No less than 166 350 ITS reads were obtained from all samples. In each forest soil sample (4 g), approximately 30 000 reads were recovered, corresponding to around 1000 molecular operational taxonomic units (MOTU). Most MOTUs (81%) belonged to the Dikarya subkingdom (Ascomycota and Basidiomycota). Richness, abundance and taxonomic analyses identified the Agaricomycetes as the dominant fungal class. The ITS-1 sequences (73%) analysed corresponded to only 26 taxa.

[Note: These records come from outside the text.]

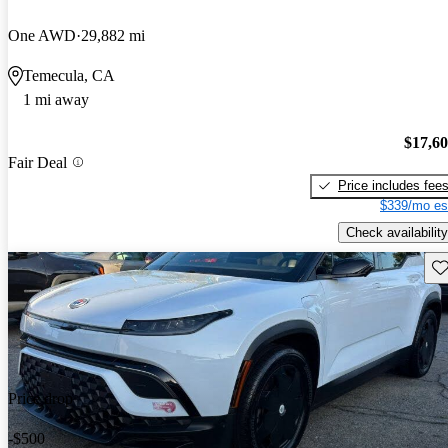
One AWD
29,882 mi
Temecula, CA
1 mi away
$17,6
Fair Deal
Price includes fee
$339/mo es
Check availability
Sav
Price drop
-$500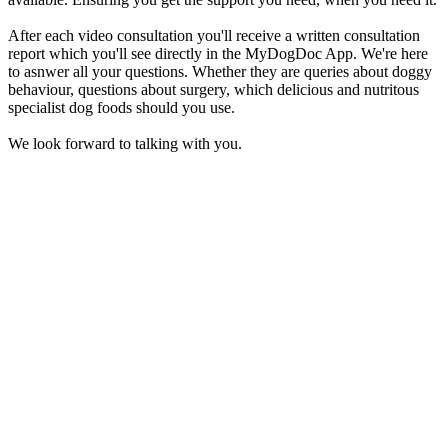
After each video consultation you'll receive a written consultation
report which you'll see directly in the MyDogDoc App. We're here
to asnwer all your questions. Whether they are queries about doggy
behaviour, questions about surgery, which delicious and nutritous
specialist dog foods should you use.
We look forward to talking with you.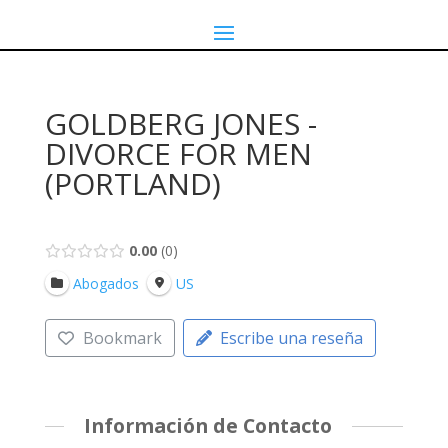
GOLDBERG JONES -
DIVORCE FOR MEN
(PORTLAND)
0.00
0
Abogados
US
Bookmark
Escribe una reseña
Información de Contacto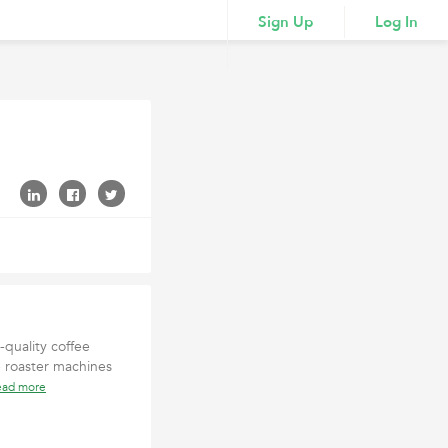
Sign Up
Log In
quality coffee
 roaster machines
ead more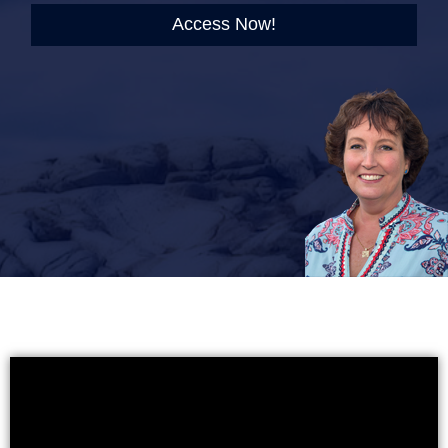
Access Now!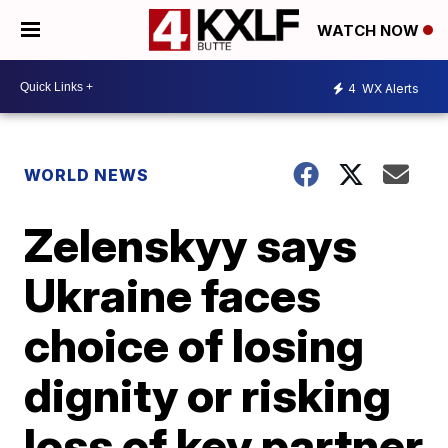
WATCH NOW
4
WX Alerts
WORLD NEWS
Zelenskyy says
Ukraine faces
choice of losing
dignity or risking
loss of key partner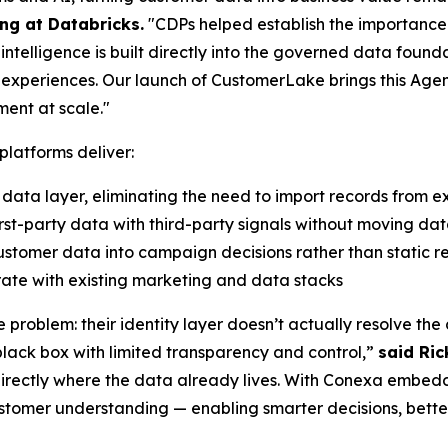
ng at Databricks.
"CDPs helped establish the importance 
telligence is built directly into the governed data foun
d experiences. Our launch of CustomerLake brings this Agen
ment at scale."
platforms deliver:
 data layer, eliminating the need to import records from ex
st-party data with third-party signals without moving data
stomer data into campaign decisions rather than static r
ate with existing marketing and data stacks
e problem: their identity layer doesn’t actually resolve th
 black box with limited transparency and control,”
said Ric
directly where the data already lives. With Conexa embedd
stomer understanding — enabling smarter decisions, bette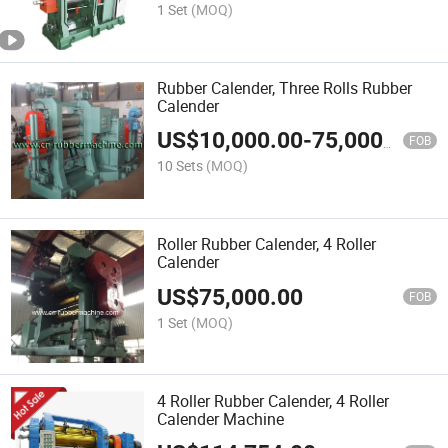
1 Set
(MOQ)
Rubber Calender, Three Rolls Rubber
Calender
US$
10,000.00
-
75,000.00
FOB
10 Sets
(MOQ)
Roller Rubber Calender, 4 Roller
Calender
US$
75,000.00
FOB
1 Set
(MOQ)
4 Roller Rubber Calender, 4 Roller
Calender Machine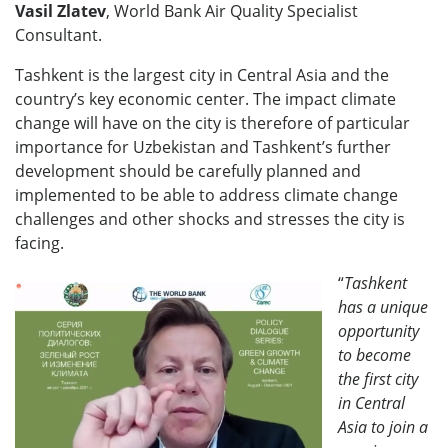
Vasil Zlatev
, World Bank Air Quality Specialist
Consultant.
Tashkent is the largest city in Central Asia and the
country’s key economic center. The impact climate
change will have on the city is therefore of particular
importance for Uzbekistan and Tashkent’s further
development should be carefully planned and
implemented to be able to address climate change
challenges and other shocks and stresses the city is
facing.
“
Tashkent
has a unique
opportunity
to become
the first city
in Central
Asia to join a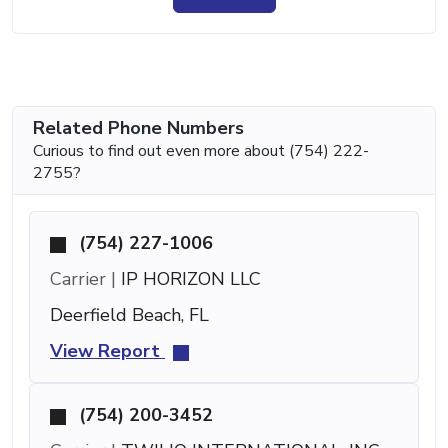
Related Phone Numbers
Curious to find out even more about (754) 222-
2755?
(754) 227-1006
Carrier |
IP HORIZON LLC
Deerfield Beach, FL
View Report
(754) 200-3452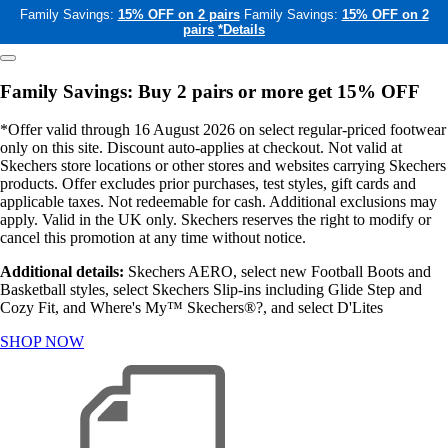
Family Savings:
15% OFF on 2 pairs
Family Savings:
15% OFF on 2
pairs
*Details
Family Savings: Buy 2 pairs or more get 15% OFF
*Offer valid through 16 August 2026 on select regular-priced footwear
only on this site. Discount auto-applies at checkout. Not valid at
Skechers store locations or other stores and websites carrying Skechers
products. Offer excludes prior purchases, test styles, gift cards and
applicable taxes. Not redeemable for cash. Additional exclusions may
apply. Valid in the UK only. Skechers reserves the right to modify or
cancel this promotion at any time without notice.
Additional details:
Skechers AERO, select new Football Boots and
Basketball styles, select Skechers Slip-ins including Glide Step and
Cozy Fit, and Where's My™ Skechers®?, and select D'Lites
SHOP NOW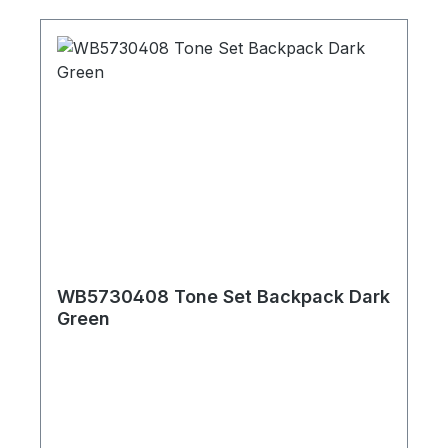
WB5730408 Tone Set Backpack Dark
Green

The most abundant MOTUs showed the highest sequence similarity to Ceratobasidium sp., Cryptococcus podzolicus, Lactarius sp. and Scleroderma sp.

This study, together with two other surveys exploring the diversity of fungal communities in  Quercus macrocarpa phyllosphere (Jumpponen & Jones, 2009) and the diversity of arbuscular mycorrhiza fungi in a boreonemoral forest (Öpik et al., 2009), validates the effectiveness of high-throughput 454 sequencing technology for the survey of soil fungal diversity. The large proportion of unidentified sequences, however, calls for curated sequence databases. The use of pyrosequencing on soil samples will likely accelerate the study of the spatiotemporal dynamics of fungal communities in forest ecosystems.

Buée et al. (2009) 454 Pyrosequencing analyses of forest soils reveal an unexpectedly high fungal diversity. New Phytologist, doi: 10.1111/j.1469-8137.2009.03003.x

Jumpponen & Jones (2009) Massively parallel 454 sequencing indicates hyperdiverse fungal communities in temperate Quercus macrocarpa phyllosphere. New Phytologist, doi: 10.1111/j.1469-8137.2009.02990.x

Öpik et al. (2009) Large-scale parallel 454 sequencing reveals host ecological group specificity of arbuscular mycorrhizal fungi in a boreonemoral forest. New Phytologist, doi: 10.1111/j.1469-8137.2009.02920.x

Unwrapping the genome of a protein µfactory

August 25th, 2009

PicpaThe methylotrophic yeast Pichia pastoris has become a highly successful system for the expression of heterologous genes. It is widely used for the production of recombinant proteins. Several factors have contributed to its rapid acceptance, the most important of which include (1) A promoter derived from the alcohol oxidase I (AOX1) gene of P. pastoris that is uniquely suited for the controlled expression of foreign genes, (2) The strong preference of P. pastoris for respiratory growth, a physiological feature that greatly facilitates its culturing at high cell densities relative to fermentative yeasts and (3) strains capable of human-type N-glycosylation are available increasing the utility of this ‘humanized’ yeast for biopharmaceutical production. In addition, P. pastoris is a widely used model organism for studying peroxisomal biogenesis and methanol assimilation.

In the June issue of Nature Biotechnology, Nico Callewaert’s group (from Ghent VIB) published the genome sequence of P. pastoris. To my knowledge, this  is the first fungal genome published that has been assembled exclusively from ‘454 GS-FLX’ reads. Using this approach, they highly oversampled the genome (897,000, 20 times coverage) and generated 70,500 paired-end sequence tags, to enable the assembly of all but seven contigs into nine ‘supercontigs’ (plus the mitochondrial genome). The genome is organized in four chromosomes with a total estimated size of 9.4 Mbp and 5,313 protein-coding genes. To facilitate the ‘customization’ of novel strains for protein production, in-depth gene curations of genes involved in protein secretion, protein glycosylation and protein degradation were performed. The wealth of information generated by these genome sequence and annotation will likely facilitate the design of highly productive biopharmaceutical strains.

De Schutter, K., Lin, Y.-C., Tiels, P., Van Hecke, A., Glinka, S., Weber-Lehmann, J., Rouzé, P., Van de Peer, Y., Callewaert, L. (2009) Genome sequence of the recombinant protein production host Pichia pastoris, a methylotrophic yeast. Nature Biotechnology 27, 561 – 566.